> [Your task]
Write the entries out exactly. Any images they hold stay out of the copy.

> [Provided material]
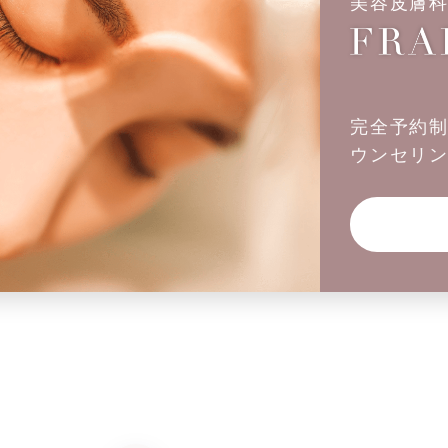
美容皮膚
完全予約
ウンセリ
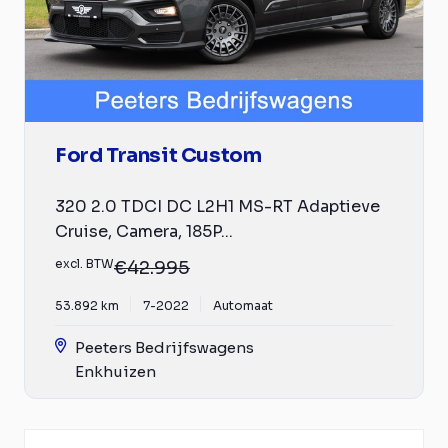
Ford Transit Custom
320 2.0 TDCI DC L2H1 MS-RT Adaptieve
Cruise, Camera, 185P...
excl. BTW
€42.995
53.892 km
7-2022
Automaat
Peeters Bedrijfswagens
Enkhuizen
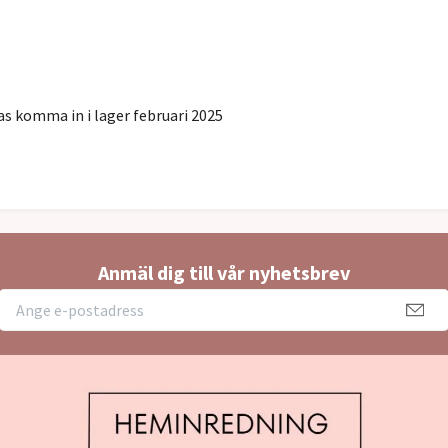
s komma in i lager februari 2025
Anmäl dig till vår nyhetsbrev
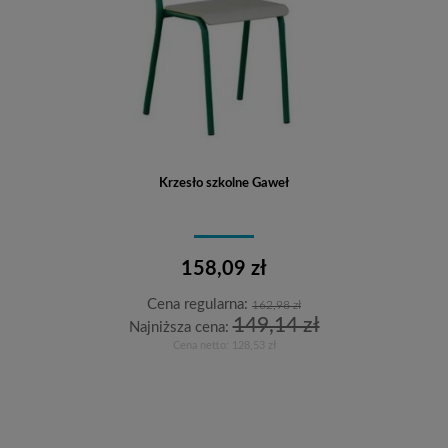
Krzesło szkolne Gaweł
158,09 zł
Cena regularna:
162,98 zł
149,14 zł
Najniższa cena:
Cena netto:
128,53 zł
Do koszyka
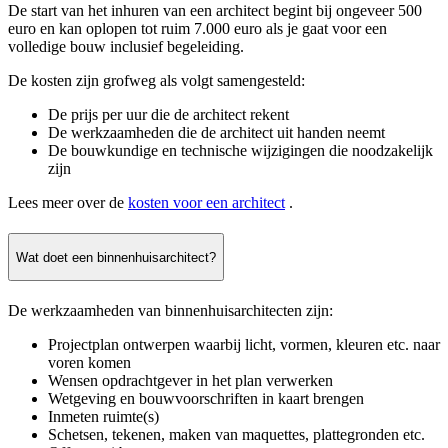
De start van het inhuren van een architect begint bij ongeveer 500
euro en kan oplopen tot ruim 7.000 euro als je gaat voor een
volledige bouw inclusief begeleiding.
De kosten zijn grofweg als volgt samengesteld:
De prijs per uur die de architect rekent
De werkzaamheden die de architect uit handen neemt
De bouwkundige en technische wijzigingen die noodzakelijk
zijn
Lees meer over de
kosten voor een architect
.
Wat doet een binnenhuisarchitect?
De werkzaamheden van binnenhuisarchitecten zijn:
Projectplan ontwerpen waarbij licht, vormen, kleuren etc. naar
voren komen
Wensen opdrachtgever in het plan verwerken
Wetgeving en bouwvoorschriften in kaart brengen
Inmeten ruimte(s)
Schetsen, tekenen, maken van maquettes, plattegronden etc.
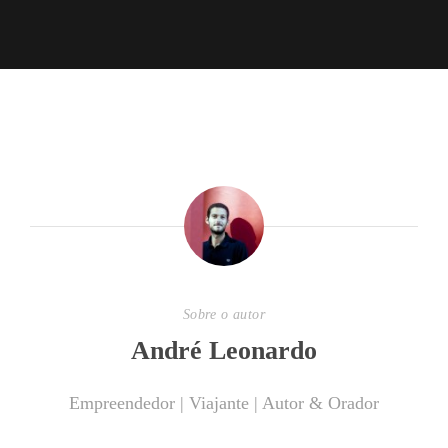
Sobre o autor
André Leonardo
Empreendedor | Viajante | Autor & Orador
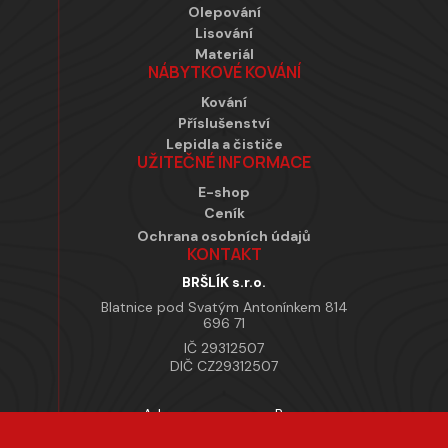
Olepování
Lisování
Materiál
NÁBYTKOVÉ KOVÁNÍ
Kování
Příslušenství
Lepidla a čističe
UŽITEČNÉ INFORMACE
E-shop
Ceník
Ochrana osobních údajů
KONTAKT
BRŠLÍK s.r.o.
Blatnice pod Svatým Antonínkem 814
696 71
IČ 29312507
DIČ CZ29312507
Adresa provozovny Brno
Masarykova 118, 664 42 Modřice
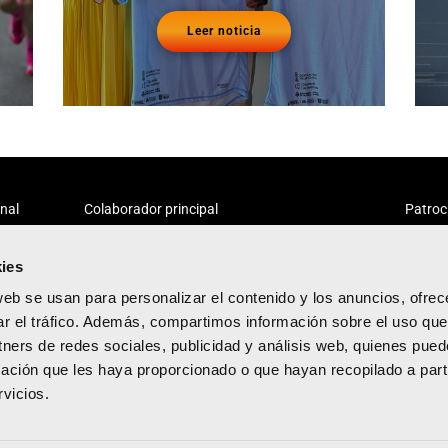
Leer noticia
onal
Colaborador principal
Patroc
ies
web se usan para personalizar el contenido y los anuncios, ofrec
ar el tráfico. Además, compartimos información sobre el uso que
tners de redes sociales, publicidad y análisis web, quienes pue
acidad
ación que les haya proporcionado o que hayan recopilado a parti
diciones
vicios.
kies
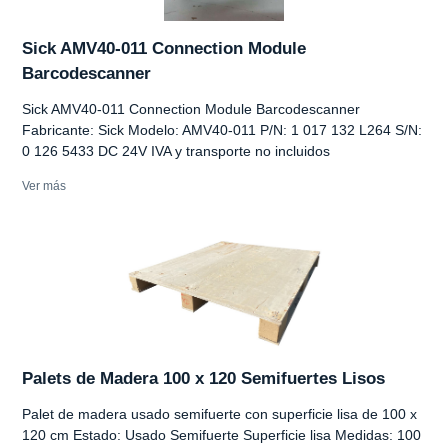
Sick AMV40-011 Connection Module
Barcodescanner
Sick AMV40-011 Connection Module Barcodescanner
Fabricante: Sick Modelo: AMV40-011 P/N: 1 017 132 L264 S/N:
0 126 5433 DC 24V IVA y transporte no incluidos
Ver más
Palets de Madera 100 x 120 Semifuertes Lisos
Palet de madera usado semifuerte con superficie lisa de 100 x
120 cm Estado: Usado Semifuerte Superficie lisa Medidas: 100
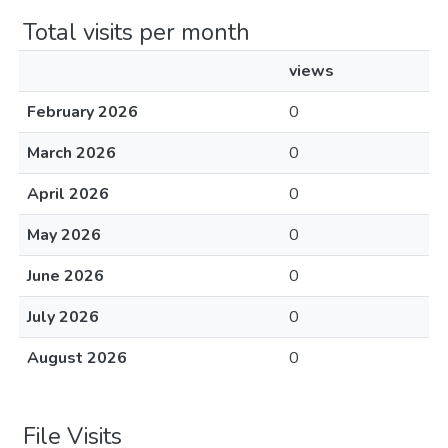
Total visits per month
views
February 2026
0
March 2026
0
April 2026
0
May 2026
0
June 2026
0
July 2026
0
August 2026
0
File Visits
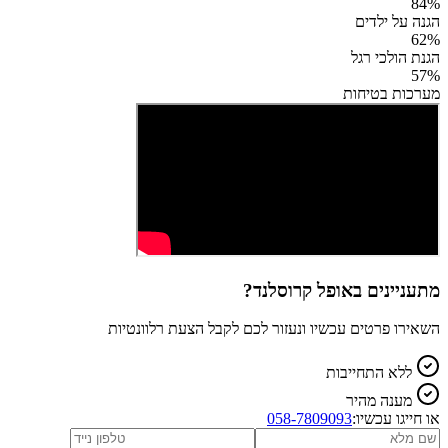
84
%
הגנה על ילדים
62
%
הגנת הולכי רגל
57
%
מערכות בטיחות
מתעניינים ב
אופל קרוסלנד
?
השאירו פרטים עכשיו ונעזור לכם לקבל הצעת רלוונטיות
ללא התחייבות
מענה מהיר
או חייגו עכשיו:
058-7809093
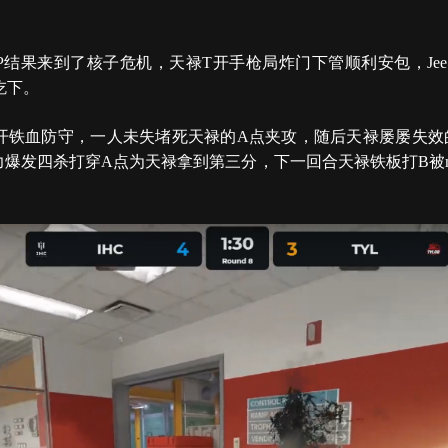
BP结果来到了核子危机，天禄T开手枪局炸门下管顺利安包，Je
吃下。
展开铁血防守，一人未失堵死天禄的A点夹攻，随后天禄屡屡失效
个人能力爆发四杀打穿A点为天禄拿到第三分，下一回合天禄铁板打B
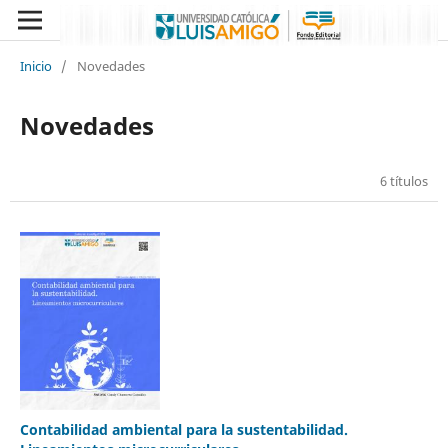
Inicio
/
Novedades
Novedades
6 títulos
Contabilidad ambiental para la sustentabilidad.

> [Output below]
美容皮膚
完全予約
ウンセリ
Ford Transit Custom
320 2.0 TDCI DC L2H1 MS-RT Adaptieve
Cruise, Camera, 185P...
excl. BTW
€42.995
53.892 km
7-2022
Automaat
Peeters Bedrijfswagens
Enkhuizen
s komma in i lager februari 2025
Anmäl dig till vår nyhetsbrev
Krzesło szkolne Gaweł
158,09 zł
Cena regularna:
162,98 zł
149,14 zł
Najniższa cena:
Cena netto:
128,53 zł
Do koszyka
De start van het inhuren van een architect begint bij ongeveer 500
euro en kan oplopen tot ruim 7.000 euro als je gaat voor een
volledige bouw inclusief begeleiding.
De kosten zijn grofweg als volgt samengesteld:
De prijs per uur die de architect rekent
De werkzaamheden die de architect uit handen neemt
De bouwkundige en technische wijzigingen die noodzakelijk
zijn
Lees meer over de
kosten voor een architect
.
Wat doet een binnenhuisarchitect?
De werkzaamheden van binnenhuisarchitecten zijn:
Projectplan ontwerpen waarbij licht, vormen, kleuren etc. naar
voren komen
Wensen opdrachtgever in het plan verwerken
Wetgeving en bouwvoorschriften in kaart brengen
Inmeten ruimte(s)
Schetsen, tekenen, maken van maquettes, plattegronden etc.
Sobre o autor
André Leonardo
Empreendedor | Viajante | Autor & Orador
Olepování
Lisování
Materiál
NÁBYTKOVÉ KOVÁNÍ
Kování
Příslušenství
Lepidla a čističe
UŽITEČNÉ INFORMACE
E-shop
Ceník
Ochrana osobních údajů
KONTAKT
BRŠLÍK s.r.o.
Blatnice pod Svatým Antonínkem 814
696 71
IČ 29312507
DIČ CZ29312507
Adresa provozovny Brno
Masarykova 118, 664 42 Modřice
Leer noticia
onal
Colaborador principal
Patroc
ies
web se usan para personalizar el contenido y los anuncios, ofrec
ar el tráfico. Además, compartimos información sobre el uso que
tners de redes sociales, publicidad y análisis web, quienes pue
acidad
ación que les haya proporcionado o que hayan recopilado a parti
diciones
vicios.
kies
Sick AMV40-011 Connection Module
Barcodescanner
Sick AMV40-011 Connection Module Barcodescanner
Fabricante: Sick Modelo: AMV40-011 P/N: 1 017 132 L264 S/N:
0 126 5433 DC 24V IVA y transporte no incluidos
Ver más
Palets de Madera 100 x 120 Semifuertes Lisos
Palet de madera usado semifuerte con superficie lisa de 100 x
120 cm Estado: Usado Semifuerte Superficie lisa Medidas: 100
Total visits per month
views
February 2026
0
March 2026
0
April 2026
0
May 2026
0
June 2026
0
July 2026
0
August 2026
0
File Visits
84
%
הגנה על ילדים
62
%
הגנת הולכי רגל
57
%
מערכות בטיחות
מתעניינים ב
אופל קרוסלנד
?
השאירו פרטים עכשיו ונעזור לכם לקבל הצעת רלוונטיות
ללא התחייבות
מענה מהיר
או חייגו עכשיו:
058-7809093
BP结果来到了核子危机，天禄T开手枪局炸门下管顺利安包，Je
吃下。
展开铁血防守，一人未失堵死天禄的A点夹攻，随后天禄屡屡失效
个人能力爆发四杀打穿A点为天禄拿到第三分，下一回合天禄铁板打B
Inicio
/
Novedades
Novedades
6 títulos
Contabilidad ambiental para la sustentabilidad.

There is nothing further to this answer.